### WHAT TO PRODUCE
The answer must consist of every line from the data that holds the string "Copy".
(Beginning of DATA SUPPLIED)
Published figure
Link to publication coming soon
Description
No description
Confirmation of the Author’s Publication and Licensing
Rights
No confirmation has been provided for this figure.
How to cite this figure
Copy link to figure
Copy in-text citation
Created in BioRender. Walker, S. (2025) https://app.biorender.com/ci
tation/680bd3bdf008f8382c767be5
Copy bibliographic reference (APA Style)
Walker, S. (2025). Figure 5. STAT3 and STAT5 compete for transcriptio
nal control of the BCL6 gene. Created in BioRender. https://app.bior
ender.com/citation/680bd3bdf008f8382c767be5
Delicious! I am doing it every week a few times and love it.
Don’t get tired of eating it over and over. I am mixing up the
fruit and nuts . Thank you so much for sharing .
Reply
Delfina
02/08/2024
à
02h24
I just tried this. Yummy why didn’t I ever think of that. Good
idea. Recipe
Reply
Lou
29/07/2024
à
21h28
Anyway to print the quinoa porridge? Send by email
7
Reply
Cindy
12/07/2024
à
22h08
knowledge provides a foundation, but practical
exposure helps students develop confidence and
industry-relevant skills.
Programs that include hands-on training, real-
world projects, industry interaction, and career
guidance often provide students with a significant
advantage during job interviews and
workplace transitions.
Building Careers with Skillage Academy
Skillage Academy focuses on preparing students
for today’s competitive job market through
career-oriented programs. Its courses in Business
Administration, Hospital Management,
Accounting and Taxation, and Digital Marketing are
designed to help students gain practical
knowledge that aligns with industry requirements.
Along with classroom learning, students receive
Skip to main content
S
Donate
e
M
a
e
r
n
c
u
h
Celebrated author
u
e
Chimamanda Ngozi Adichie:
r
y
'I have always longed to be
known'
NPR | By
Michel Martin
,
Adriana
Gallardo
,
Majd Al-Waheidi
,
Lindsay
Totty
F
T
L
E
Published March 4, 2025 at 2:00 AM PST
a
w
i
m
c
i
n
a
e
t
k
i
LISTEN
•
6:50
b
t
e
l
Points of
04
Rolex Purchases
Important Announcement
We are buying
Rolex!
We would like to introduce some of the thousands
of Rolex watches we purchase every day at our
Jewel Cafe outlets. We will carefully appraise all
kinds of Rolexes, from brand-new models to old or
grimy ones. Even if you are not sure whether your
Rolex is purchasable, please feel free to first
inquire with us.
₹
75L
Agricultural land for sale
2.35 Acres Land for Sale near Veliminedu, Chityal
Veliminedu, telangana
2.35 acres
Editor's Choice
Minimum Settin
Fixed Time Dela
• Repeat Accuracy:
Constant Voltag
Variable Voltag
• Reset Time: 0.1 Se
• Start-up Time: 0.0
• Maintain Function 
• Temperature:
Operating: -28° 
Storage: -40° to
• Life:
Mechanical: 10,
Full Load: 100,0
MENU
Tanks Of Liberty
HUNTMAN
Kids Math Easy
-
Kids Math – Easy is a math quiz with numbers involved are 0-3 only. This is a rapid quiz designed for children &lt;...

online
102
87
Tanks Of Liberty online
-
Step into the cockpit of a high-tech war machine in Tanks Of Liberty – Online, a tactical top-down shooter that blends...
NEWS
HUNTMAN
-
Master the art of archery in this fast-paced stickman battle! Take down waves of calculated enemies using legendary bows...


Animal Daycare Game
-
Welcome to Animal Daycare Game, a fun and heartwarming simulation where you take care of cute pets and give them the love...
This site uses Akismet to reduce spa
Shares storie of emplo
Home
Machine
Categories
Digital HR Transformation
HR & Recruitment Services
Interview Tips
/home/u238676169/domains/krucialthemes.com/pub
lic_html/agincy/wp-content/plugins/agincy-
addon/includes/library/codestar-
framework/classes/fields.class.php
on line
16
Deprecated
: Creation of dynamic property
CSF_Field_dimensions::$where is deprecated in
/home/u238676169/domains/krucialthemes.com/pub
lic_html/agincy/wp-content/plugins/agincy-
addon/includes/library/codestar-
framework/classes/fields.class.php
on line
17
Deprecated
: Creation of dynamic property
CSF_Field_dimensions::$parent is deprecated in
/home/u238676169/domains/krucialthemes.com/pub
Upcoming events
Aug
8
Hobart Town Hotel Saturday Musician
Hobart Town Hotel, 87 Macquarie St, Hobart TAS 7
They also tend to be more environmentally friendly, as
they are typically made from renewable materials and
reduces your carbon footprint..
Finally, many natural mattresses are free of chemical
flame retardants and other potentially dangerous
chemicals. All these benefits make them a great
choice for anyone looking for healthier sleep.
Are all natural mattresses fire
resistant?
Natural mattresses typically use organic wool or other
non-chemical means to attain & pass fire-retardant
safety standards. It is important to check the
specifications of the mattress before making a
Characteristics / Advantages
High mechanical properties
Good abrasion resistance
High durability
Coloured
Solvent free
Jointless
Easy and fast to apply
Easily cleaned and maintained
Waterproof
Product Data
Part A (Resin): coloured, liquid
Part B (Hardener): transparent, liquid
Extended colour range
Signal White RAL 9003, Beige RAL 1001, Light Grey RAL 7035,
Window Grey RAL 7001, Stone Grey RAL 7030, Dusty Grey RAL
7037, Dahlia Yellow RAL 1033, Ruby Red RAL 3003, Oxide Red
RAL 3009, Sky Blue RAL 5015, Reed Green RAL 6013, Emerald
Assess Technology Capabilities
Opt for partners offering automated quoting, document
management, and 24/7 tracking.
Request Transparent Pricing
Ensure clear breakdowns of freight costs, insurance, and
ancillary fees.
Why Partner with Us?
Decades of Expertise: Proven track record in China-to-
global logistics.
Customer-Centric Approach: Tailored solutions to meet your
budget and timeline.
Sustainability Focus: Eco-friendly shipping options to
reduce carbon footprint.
(End of DATA SUPPLIED)
### ANSWER FOR THE TASK
Copy link to figure
Copy in-text citation
Copy bibliographic reference (APA Style)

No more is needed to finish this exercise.